My Genie Got It Wrong: Evaluating LLMs for a RAG Chatbot

How do you choose the right LLM for a RAG chatbot? I compared Llama 70B, 405B, and GPT-4 across 100 iterations. The AI agent's recommendation was wrong.

My Genie Got It Wrong: Evaluating LLMs for a RAG Chatbot
Photo by Nikola Johnny Mirkovic / Unsplash

Not all LLMs are alike

I recently attended the Yow! Conference, where a couple of talks on the Sustainability and Security of LLMs stood out to me. The first was a talk by Charles Humble titled Green AI: Making Machine Learning Environmentally Sustainable. The second by Katharine Jarmul on Hacking AI Systems: How to (Still) Trick Artificial Intelligence

Both speakers discussed the concept of "Using the right model for the job."

From a sustainability perspective, right-sizing the LLM reduces energy consumption. One speaker suggested using open source models where possible.

For security reasons, using an over-parametrised LLM can expose your model to abuse.

Quality Coach Research Tool

I've created a research tool that lets you explore the Quality Coach's Handbook based on your specific role and questions. Using machine learning, it provides tailored summaries and points you to relevant chapters for deeper reading. It's like having a personalised guide through the handbook that adapts to whether you're a test lead, engineering manager, or quality coach.

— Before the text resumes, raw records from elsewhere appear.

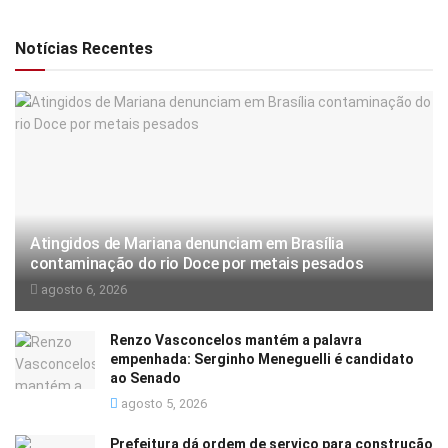
Notícias Recentes
Atingidos de Mariana denunciam em Brasília
contaminação do rio Doce por metais pesados
agosto 6, 2026
Renzo Vasconcelos mantém a palavra
empenhada: Serginho Meneguelli é candidato
ao Senado
agosto 5, 2026
Prefeitura dá ordem de serviço para construção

With greater awareness from the talks, I realised I need to be more particular about the model I used. Sustainability, security, and content accuracy are high priorities for me. I decided to evaluate the models against these criteria. Turns out there's a name for this type of testing. It's called evals.

Eval Criteria

Accuracy of response also matters. This is my book. There is no way I'm going to allow a chatbot authoritatively make up content in my name.

The criteria for the evaluation were:

  1. Reasoning Ability: Can it respond effectively depending on the persona (CEO vs. Test Lead)?
  2. Energy Efficiency: Can we minimise the carbon cost without sacrificing quality?
  3. Open Source: Can we move away from proprietary providers to use open-source?

Potential Models

I used GPT-4 as the baseline, since that is what I used in my MVP.

The two models I decided to evaluate against GPT-4 were Llama 3.1 70B and Llama 3.1 405B. In particular, I wanted to test the 405b model because the genie (Kent Beck's term for an agent) highly recommended it as the preferred reasoning model. It confidently explained that smaller models would fail the accuracy test.

This recommendation immediately made me suspicious.